Ginepro Cocchi, OFM (13 October 1908 – 6 March 1939), born Antonio Cocchi, was an Italian religious priest of the Order of Friars Minor. He took the name of Ginepro after admittance into the Franciscan order. He served in the missions in China until 1939, when he was killed while evangelising in Chinese villages. He is buried in China.

He is a candidate for beatification with the title Servant of God.

==Life==
Antonio Cocchi was born in Artena on 13 October 1908 to Attilio Cocchi and Italia Cioccali.

He commenced his studies for the priesthood in 1918 and was noted for his innocence and his mode of life. These mirrored the observations of the rector Elia Carosi, who was struck by the humble and diligent seminarian. He entered the novitiate of the Order of Friars Minor in Rieti on 10 September 1923, and he later assumed the habit with the name of "Ginepro". He made his simple vows on 15 October 1924. Among his classmates while undergoing theological studies in Rome were Giuseppe Beschin and Gabriele Allegra.
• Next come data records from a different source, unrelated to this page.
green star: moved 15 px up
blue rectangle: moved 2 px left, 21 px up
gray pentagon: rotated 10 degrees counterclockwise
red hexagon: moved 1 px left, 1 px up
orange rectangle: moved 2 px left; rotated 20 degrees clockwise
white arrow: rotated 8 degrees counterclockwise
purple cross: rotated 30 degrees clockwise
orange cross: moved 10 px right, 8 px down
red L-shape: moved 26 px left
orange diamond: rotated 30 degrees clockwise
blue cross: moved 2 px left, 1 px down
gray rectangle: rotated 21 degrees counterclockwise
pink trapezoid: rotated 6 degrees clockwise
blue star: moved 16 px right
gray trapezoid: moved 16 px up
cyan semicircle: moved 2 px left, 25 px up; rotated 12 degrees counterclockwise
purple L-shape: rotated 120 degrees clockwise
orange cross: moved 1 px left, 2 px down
He made his solemn profession on 8 December 1929, and on 19 July 1931, he was ordained to priesthood in the church of Sant'Ignazio. He celebrated his first Mass on 2 August.

Cocchi and 33 other missionaries had a private audience with Pope Pius XI in 1931, and on 30 September, the 34 men embarked for China to work in the missions. Two months after his arrival, he and fifteen other Franciscans met the Apostolic Vicar Agapito Fiorentini. He continued his theological studies and was sent to Kuo-hsien; he reached Ting-Shaing at the beginning of 1933, where he mastered the Chinese language. Seven months later, he was entrusted with several villages to work in.

On 6 March 1939, he arrived in the village of Shangliandi. One day, 30 communist soldiers burst into his room. He was beaten and dragged out of the village, where he was shot dead.

==Beatification process==
The beatification process did not commence in China but did all of its work in Velletri-Segni after the cause was introduced under Pope John Paul II on 17 December 1994, which granted him the title Servant of God. The process saw the accumulation of documentation and witness testimonies spanning from 12 March 1995 until 3 March 1996; the process was ratified on 29 March 1996 in order for the cause to proceed to the next stage. The positio was sent to the Congregation for the Causes of Saints for further evaluation in 1999 and was given to the historical archive for their inspection on 9 March 1999. From there, it proceeded to advising theologians on 9 September 2008 and then to the members of the congregation itself in 2010.